As the home-state company was eyeing development opportunities in the Las Vegas Valley whose population almost doubled during the decade, the Arizona senator secretly blocked a bill that would greatly increase the size of the protected Red Rock National Conservation Area.
Del Webb was being frustrated in trying to get a 4,000-acre portion that it wanted in a trade excluded from the Red Rock bill. It turned to McCain for help, according to the center's research.
In 1994, it was a mystery to the public which senator was holding up the expanded protections for Red Rock.

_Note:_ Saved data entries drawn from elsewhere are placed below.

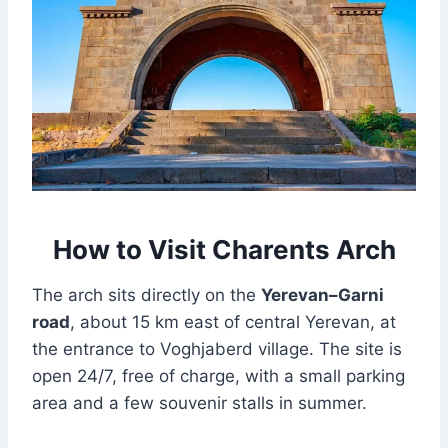
How to Visit Charents Arch
The arch sits directly on the
Yerevan–Garni
road
, about 15 km east of central Yerevan, at
the entrance to Voghjaberd village. The site is
open 24/7, free of charge, with a small parking
area and a few souvenir stalls in summer.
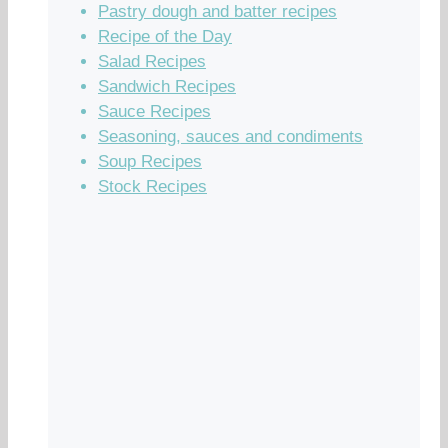
Pastry dough and batter recipes
Recipe of the Day
Salad Recipes
Sandwich Recipes
Sauce Recipes
Seasoning, sauces and condiments
Soup Recipes
Stock Recipes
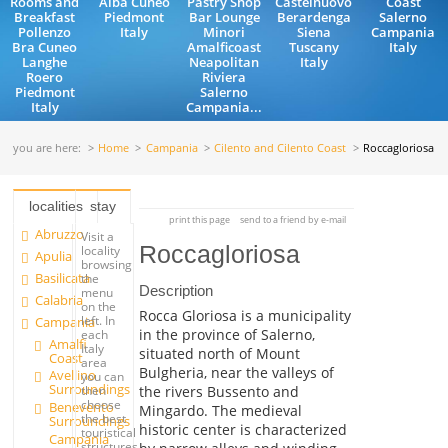
Rooms and
Alba Cuneo
Pastry Shop
Castelnuovo
Coast
Breakfast
Piedmont
Bar Lounge
Berardenga
Salerno
Pollenzo
Italy
Minori
Siena
Campania
Bra Cuneo
Amalficoast
Tuscany
Italy
Langhe
Neapolitan
Italy
Roero
Riviera
Piedmont
Salerno
Italy
Campania...
you are here:
Home
Campania
Cilento and Cilento Coast
Roccagloriosa
localities
stay
print this page
send to a friend by e-mail
Abruzzo
Visit a
Roccagloriosa
locality
Apulia
browsing
Basilicata
the
Description
menu
Calabria
on the
Rocca Gloriosa is a municipality
left. In
Campania
in the province of Salerno,
each
Amalfi
Italy
situated north of Mount
Coast
area
Bulgheria, near the valleys of
Avellino
you can
Surroundings
the rivers Bussento and
then
choose
Benevento
Mingardo. The medieval
the best
Surroundings
historic center is characterized
touristical
Campania
structures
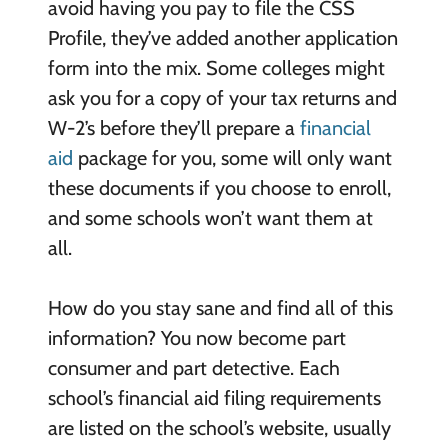
avoid having you pay to file the CSS
Profile, they’ve added another application
form into the mix. Some colleges might
ask you for a copy of your tax returns and
W-2’s before they’ll prepare a
financial
aid
package for you, some will only want
these documents if you choose to enroll,
and some schools won’t want them at
all.
How do you stay sane and find all of this
information? You now become part
consumer and part detective. Each
school’s financial aid filing requirements
are listed on the school’s website, usually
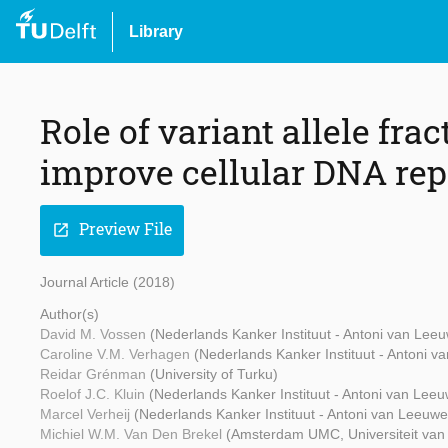
Library
Role of variant allele frac
improve cellular DNA rep
Preview File
open_in_new
Journal Article (2018)
Author(s)
David M. Vossen
(Nederlands Kanker Instituut - Antoni van Lee
Caroline V.M. Verhagen
(Nederlands Kanker Instituut - Antoni 
Reidar Grénman
(University of Turku)
Roelof J.C. Kluin
(Nederlands Kanker Instituut - Antoni van Lee
Marcel Verheij
(Nederlands Kanker Instituut - Antoni van Leeuw
Michiel W.M. Van Den Brekel
(Amsterdam UMC, Universiteit va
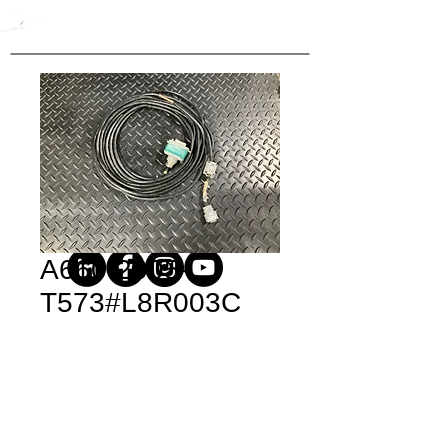
A660-2005-
T573#L8R003C
Price
$371.40
Quantity
*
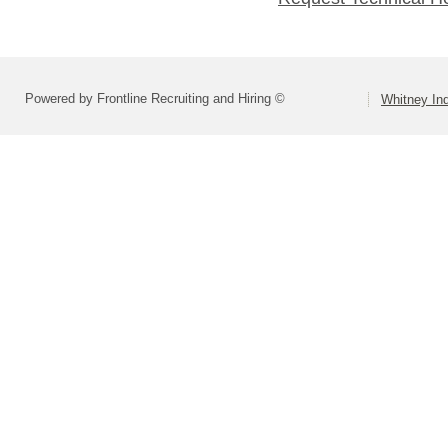
Powered by Frontline Recruiting and Hiring ©
Whitney Ind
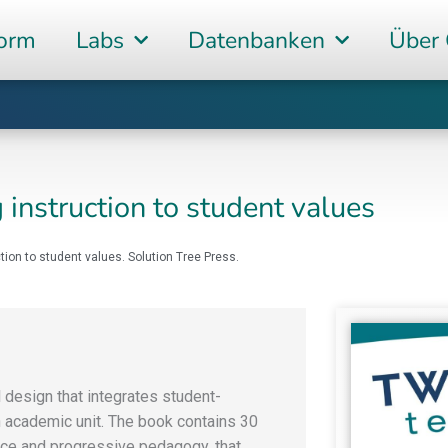
form
Labs
Datenbanken
Über
 instruction to student values
ction to student values. Solution Tree Press.
design that integrates student-
n academic unit. The book contains 30
nce and progressive pedagogy, that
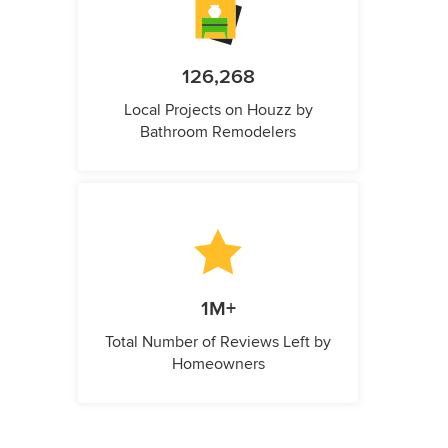
126,268
Local Projects on Houzz by
Bathroom Remodelers
1M+
Total Number of Reviews Left by
Homeowners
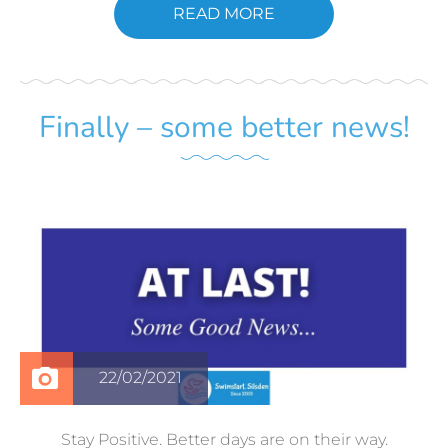
READ MORE
Finally – some better news!
22/02/2021
Stay Positive. Better days are on their way.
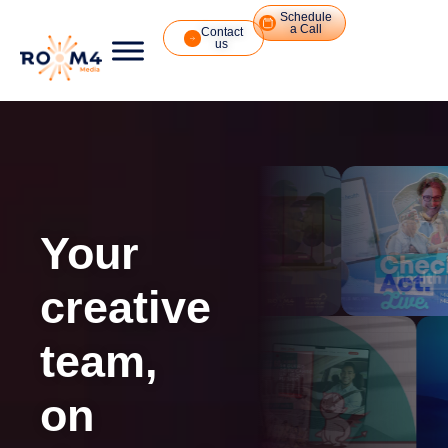
Schedule
a Call
Contact
us
Your
creative
team,
on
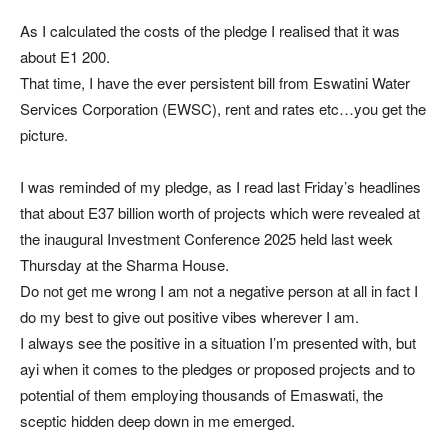
As I calculated the costs of the pledge I realised that it was
about E1 200.
That time, I have the ever persistent bill from Eswatini Water
Services Corporation (EWSC), rent and rates etc…you get the
picture.
I was reminded of my pledge, as I read last Friday’s headlines
that about E37 billion worth of projects which were revealed at
the inaugural Investment Conference 2025 held last week
Thursday at the Sharma House.
Do not get me wrong I am not a negative person at all in fact I
do my best to give out positive vibes wherever I am.
I always see the positive in a situation I’m presented with, but
ayi when it comes to the pledges or proposed projects and to
potential of them employing thousands of Emaswati, the
sceptic hidden deep down in me emerged.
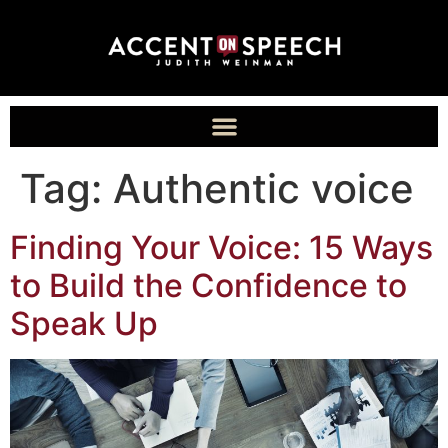
Tag:
Authentic voice
Finding Your Voice: 15 Ways
to Build the Confidence to
Speak Up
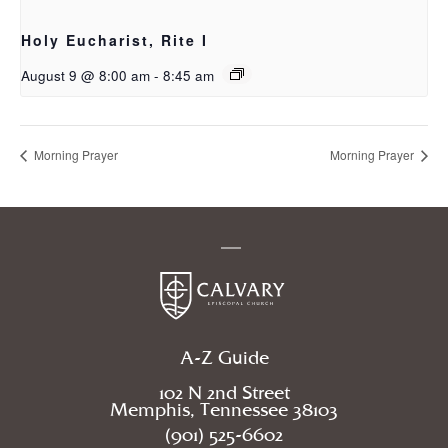
Holy Eucharist, Rite I
August 9 @ 8:00 am
-
8:45 am
Morning Prayer
Morning Prayer
A-Z Guide
102 N 2nd Street
Memphis, Tennessee 38103
(901) 525-6602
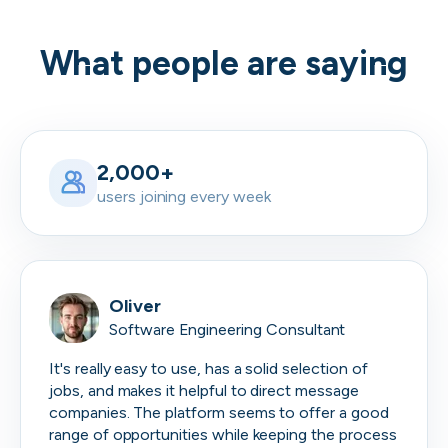
What people are saying
2,000+
users joining every week
Oliver
Software Engineering Consultant
It's really easy to use, has a solid selection of
jobs, and makes it helpful to direct message
companies. The platform seems to offer a good
range of opportunities while keeping the process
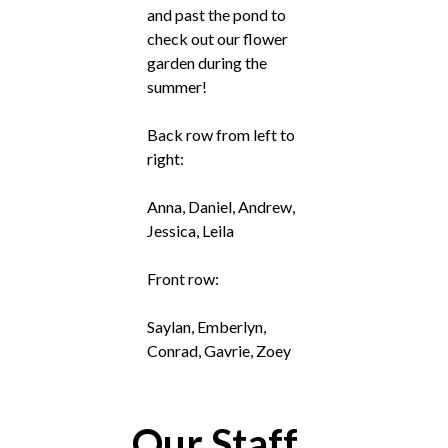
and past the pond to
check out our flower
garden during the
summer!
Back row from left to
right:
Anna, Daniel, Andrew,
Jessica, Leila
Front row:
Saylan, Emberlyn,
Conrad, Gavrie, Zoey
Our Staff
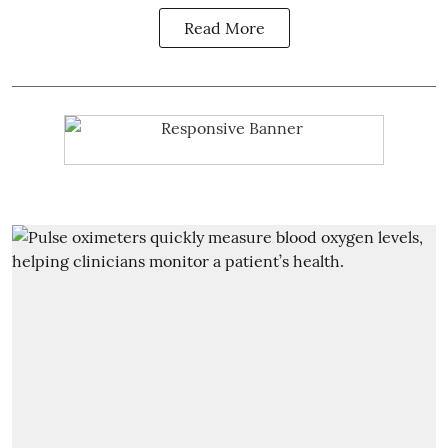
Read More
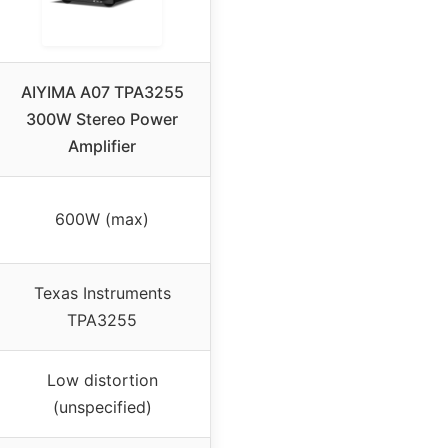
AIYIMA A07 TPA3255
300W Stereo Power
Amplifier
600W (max)
Texas Instruments
TPA3255
Low distortion
(unspecified)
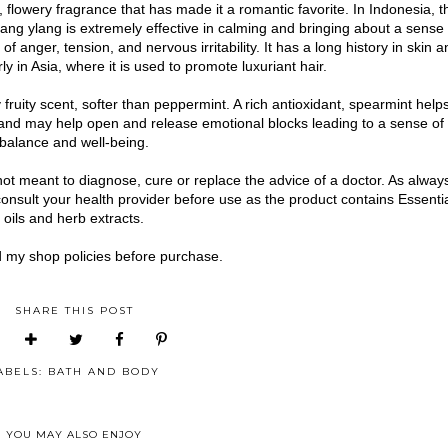
flowery fragrance that has made it a romantic favorite. In Indonesia, t
ang ylang is extremely effective in calming and bringing about a sense 
of anger, tension, and nervous irritability. It has a long history in skin a
ly in Asia, where it is used to promote luxuriant hair.
 fruity scent, softer than peppermint. A rich antioxidant, spearmint help
and may help open and release emotional blocks leading to a sense of
balance and well-being.
not meant to diagnose, cure or replace the advice of a doctor. As alway
consult your health provider before use as the product contains Essenti
oils and herb extracts.
 my shop policies before purchase.
SHARE THIS POST
ABELS:
BATH AND BODY
YOU MAY ALSO ENJOY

The delay gave Del Webb time and leverage to pursue a backup deal, according to the center.
The Center for Public Integrity, a nonprofit investigative journalism group, described McCain's involvement in the Red Rock bill in a book it published in 2000 called "The Buying of the President 2000."
Now, new attention is being drawn to McCain's action affecting Nevada in the context of reports in the New York Times last month and Washington Post on Friday describing the Republican presidential candidate's sponsorships of federal transactions that benefited wealthy supporters.
The Center for Public Integrity reprinted its reporting on its Web site Friday, calling it "McCain's land swap deja vu."
Del Webb had given McCain $56,535 in campaign contributions at the time lobbyist Don Moon asked the senator for help in Nevada, according to the center.
With the Red Rock bill successfully on hold, Del Webb tried to move to the front of the line for other possible land swaps in Southern Nevada, according to the report.
Moon got Nevada's congressional delegation to sign a letter supporting a new Del Webb proposal to exchange 4,700 acres south of Las Vegas.
"Once Moon had the letter in hand, McCain lifted his hold," the center reported, and the bill to expand Red Rock passed the Senate intact. It expanded the conservation area on the western edge of the city from 83,100 acres to 176,500 acres.
Through subsequent land exchanges and purchases, Del Webb went on to obtain the property near Henderson from the Bureau of Land Management that it eventually developed into Sun City Anthem.
There was a postscript. As Las Vegas boomed in the 1990s, federal audits concluded that millions of dollars were being lost on land exchanges between the BLM and private developers like Del Webb.
Auditors said the BLM was accepting low appraisals that helped the developers but hurt taxpayers.
The practice of the government trading land with developers was sharply curtailed when Congress in 1998 passed the Southern Nevada Public Land Management Act that set new controls on land sales in the valley.
Stephens Washington Bureau writer Tony Batt contributed to this report.